I'm going to start a frame off restoration of my 69. 
Was thinking about rebuilding another frame and have it ready for the body.
my question is, are all "A" body frames the same .... I have found a nice frame from a 1971 Monte Carlo. Will it work? ... Thanks for any info you can give.

Chris


----------



## BearGFR (Aug 25, 2008)

They're all similar, but not all identical. The variances are usually in the rear part of the frame - behind the rear wheels. There may be parts interchange references that have the information, and/or you could take measurements yourself.

Bear


----------



## Matthew (Feb 11, 2011)

Not that it is a big deal, but that frame is a parts match to your VIN. Recommend you keep that frame with that body. Matt


----------



## geeteeohguy (Feb 2, 2008)

A '71 Monte Carlo has a longer frame than the GTO. I think it is a 'G' body, like the Grand Prix of the same year. Not what you want. You need an A body frame from a Buick Sklark, Pontiac Tempest/Lemans, or Olds Cultass '68-'72. And, as Bear said, there may be slight differences in mounting holes, etc.


----------



## gtomangto (Mar 19, 2015)

thanks guys,
I think I'm just going to stick with my frame.


----------



## FMFC motorsports (Mar 21, 2015)

Good idea, much longer! I have a complete set of the hotchkis pro touring tubular controls arm sets, shocks, springs, all that, brand new, .50$ on the dollar. Just throwin it out there, good luck with your project!


----------



## Pinion head (Jan 3, 2015)

From a detailing perspective a '69 Pontiac A body frame is different from a '70-72 Pontiac Abody frame in two areas, the front of the engine cradle, the protruding lower front area. the other area is in the forming of the rear side rails. 68-69's are same. 70-72's are the same in that respect.

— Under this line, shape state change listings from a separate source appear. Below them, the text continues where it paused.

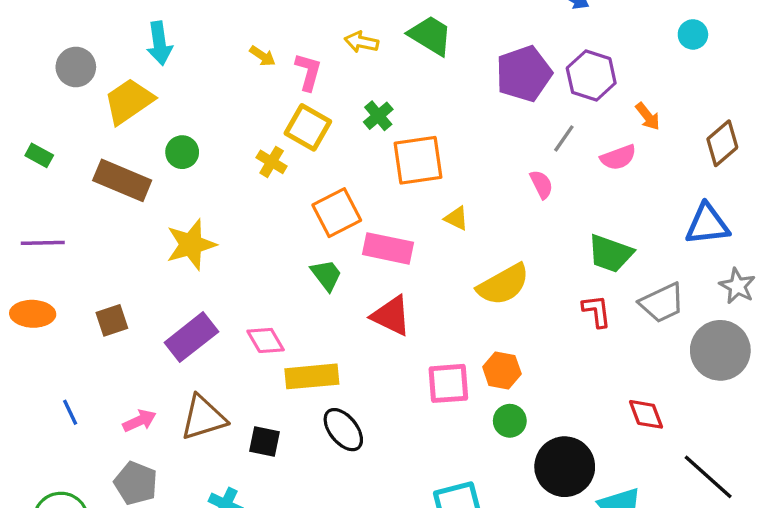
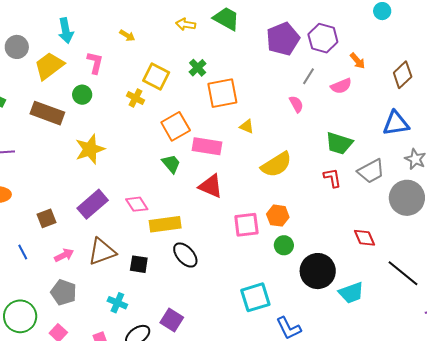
pink L-shape: (308, 72) -> (95, 63), moved
brown square: (112, 320) -> (46, 218), moved

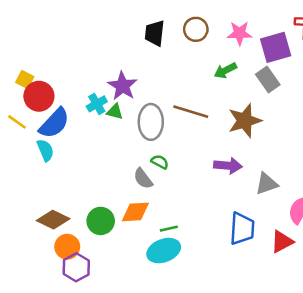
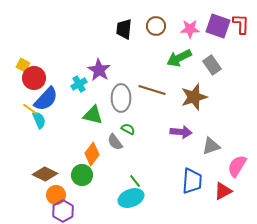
purple square: (276, 47) -> (218, 26), moved, turned 35
green arrow: (225, 70) -> (179, 58), size x1.4
green triangle: (115, 112) -> (93, 115), moved, size x1.5
yellow line: (17, 122) -> (30, 109), moved
orange diamond: (135, 212) -> (92, 154), moved, turned -50
green line: (169, 229) -> (135, 181), turned 64

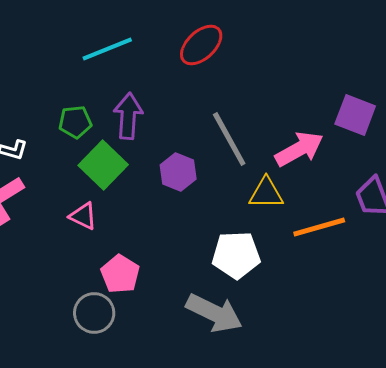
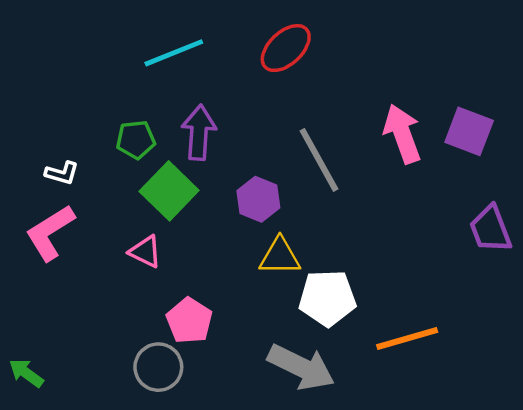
pink arrow: (299, 149) -> (402, 134), moved, turned -81
yellow triangle: (266, 193) -> (280, 256), moved
orange line: (319, 227) -> (407, 339), moved

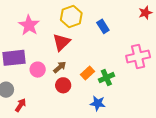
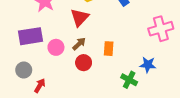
orange rectangle: (88, 73) -> (109, 49), turned -40
green cross: (106, 78) -> (129, 80), moved, turned -35
blue star: (98, 103) -> (148, 65), moved

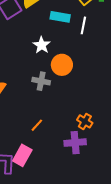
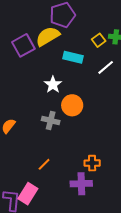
white line: (83, 25) -> (106, 67), moved, turned 36
orange cross: (85, 121) -> (92, 163), turned -35

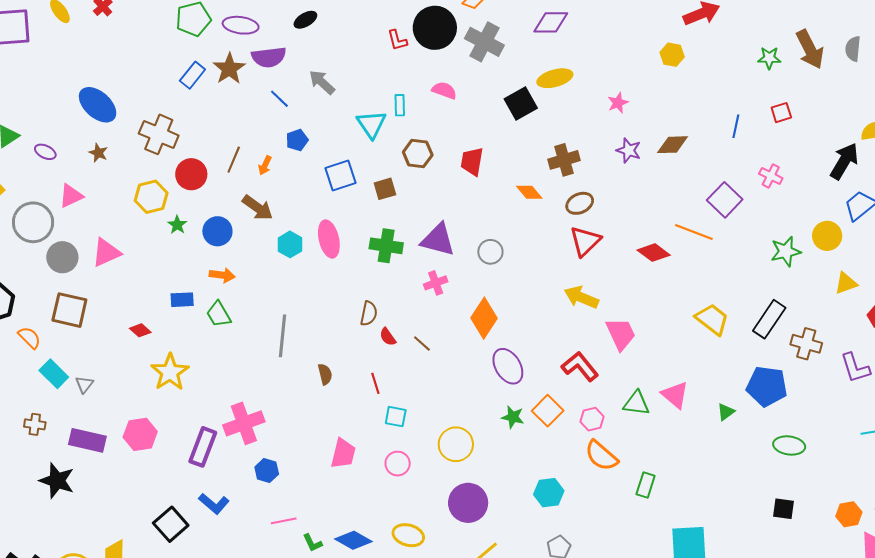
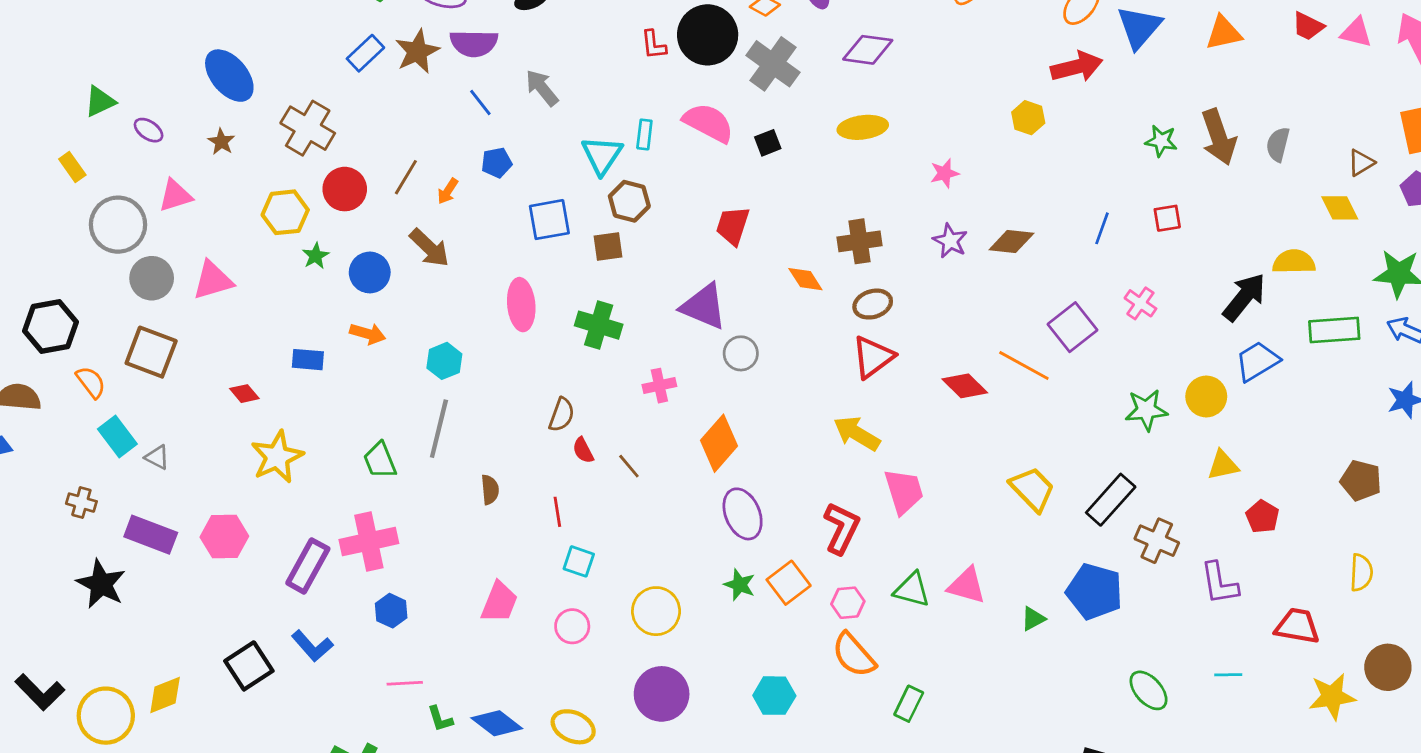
pink semicircle: (444, 90) -> (708, 123), size x1.5
black square: (521, 104) -> (768, 143), moved, size x0.6
brown hexagon: (418, 154) -> (629, 201), moved
purple triangle: (438, 240) -> (704, 306), moved
cyan hexagon: (290, 244) -> (444, 361), moved
green trapezoid: (219, 314) -> (380, 460), moved
red L-shape: (580, 366) -> (842, 528), turned 57
gray triangle: (84, 384) -> (157, 457), turned -48
pink triangle: (675, 395) -> (967, 585), turned -32
green ellipse: (789, 445) -> (1149, 690), moved, turned 32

On the Monte frames, '70-72 Montes is all they fit. they are 1" different wheelbase than a '69-72 GP frame. For years, several IMCA (dirt modified) builders occasionally used the forward section of the Monte frame, for certain select customers in their chassis builds, versus frames from other '72 and earlier A body's. For a '69 Pontiac Abody 2 door, if the car I was working on had a frame that was wasted, would use another 112" wheelbase '68 or 69 frame with the same shape front lower engine cradle protrusion. For high end resto's, the entire LH rear frame rail can be removed at the forward weld seam and welded into a donor frame, if the original rear section is intact. Last, nice clean frames from factory 6 cylinders cars supported a lot less weight and often do not suffer from cradle sag like frames from high mile heavy V8 Abodys. Have replaced several frames in original '66-70 GTO's and big block Chevelles where frame cradle sag and recurrent front end alignment problems could no longer be solved by use of upper a arm "crash shafts" and chaining down and jacking of the frame cradle at a well qualified frame shop.


----------